Sicilia, 1923... un día el Padre A, profesor de hermenéutica bíblica, historia de israel, y no sé qué más cosas que me enseñaba, pero que era aún más raras que las que ahora enseño yo... El padre A -digo- dibujó en la pizarra una especie de masa encefálica de tiza, y redondeó apasionada y febrilmente (hasta casi hacer un surco al tablero) la ubicación neuronal de la conexión angélica.

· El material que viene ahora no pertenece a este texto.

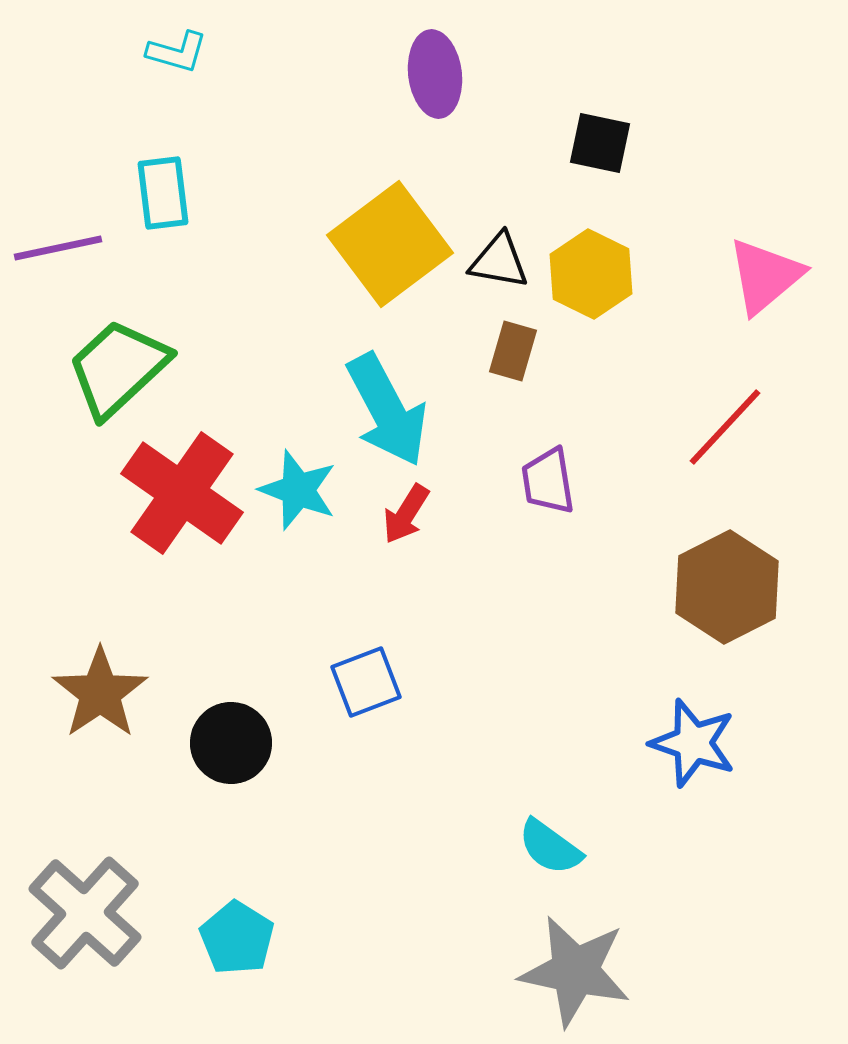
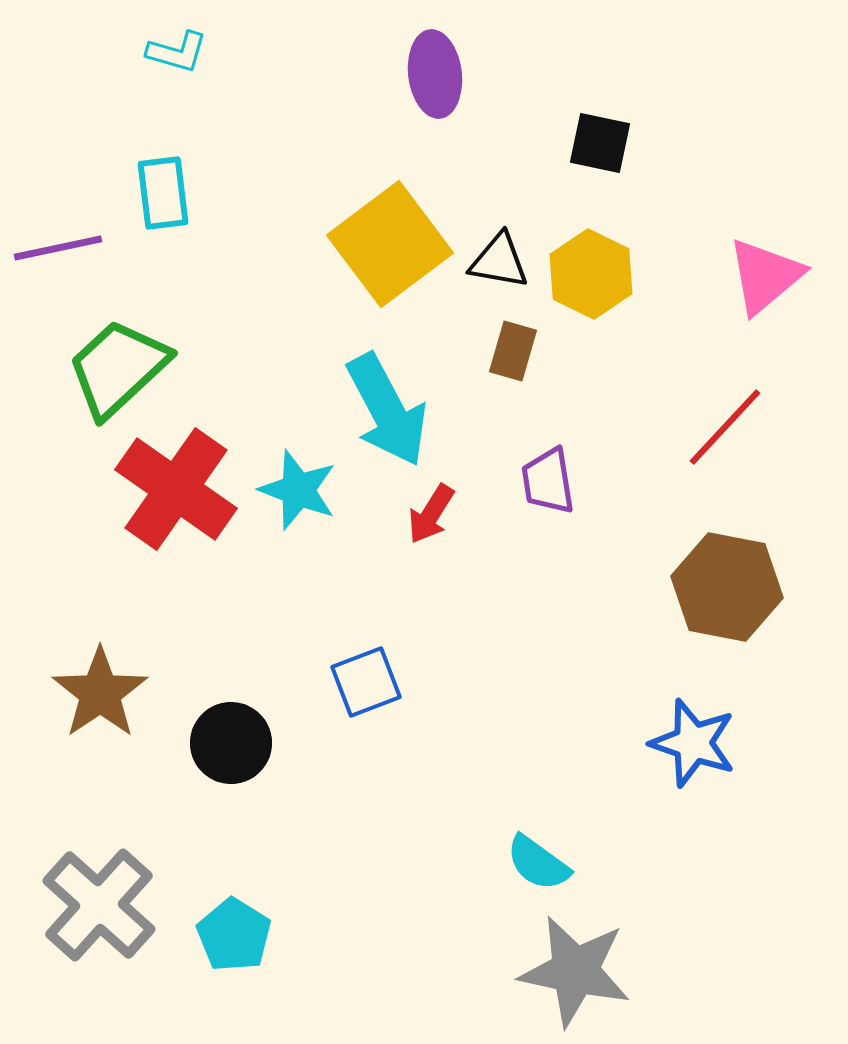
red cross: moved 6 px left, 4 px up
red arrow: moved 25 px right
brown hexagon: rotated 22 degrees counterclockwise
cyan semicircle: moved 12 px left, 16 px down
gray cross: moved 14 px right, 8 px up
cyan pentagon: moved 3 px left, 3 px up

Ahora recuerdo aquello con afecto, pero si en ese momento me pinchan no sangro. Con el tiempo, sin embargo, me he ido haciendo a estas cosas y en la actualidad uno de mis deportes favoritos es demostrar que los científicos están más obsesionados con Dios que los teólogos. Lo mejor de toda esa obsesión de psicólogos, neurólogos, y algunos antropólogos cognitivos es que están convencidos de que lo religioso está relacionado con alguna función especialmente primitiva, precultural en algunos casos, como alguna forma de estupidez irracional escrita en las circunvalaciones del cerebro de reptil y cosas así (Atran, Barret, Boyer...). Ahí andan. No paran de citar a Tylor y a Frazer para sostener, escáner mediante, el tipo de cosas por las que se expulsó a Levy-Bruhl de los libros de historia de la disciplina (cosas como lo de la mentalidad mítica). Y digo yo, si la religión fuera algo cerebralmente tan primitivo ¿no la hubieran desarrollado los primates superiores hace tiempo ya? ¿No sería la fe, y no el lenguaje, lo que surgiría más tempranamente? Hala, chúpate esa chupeta.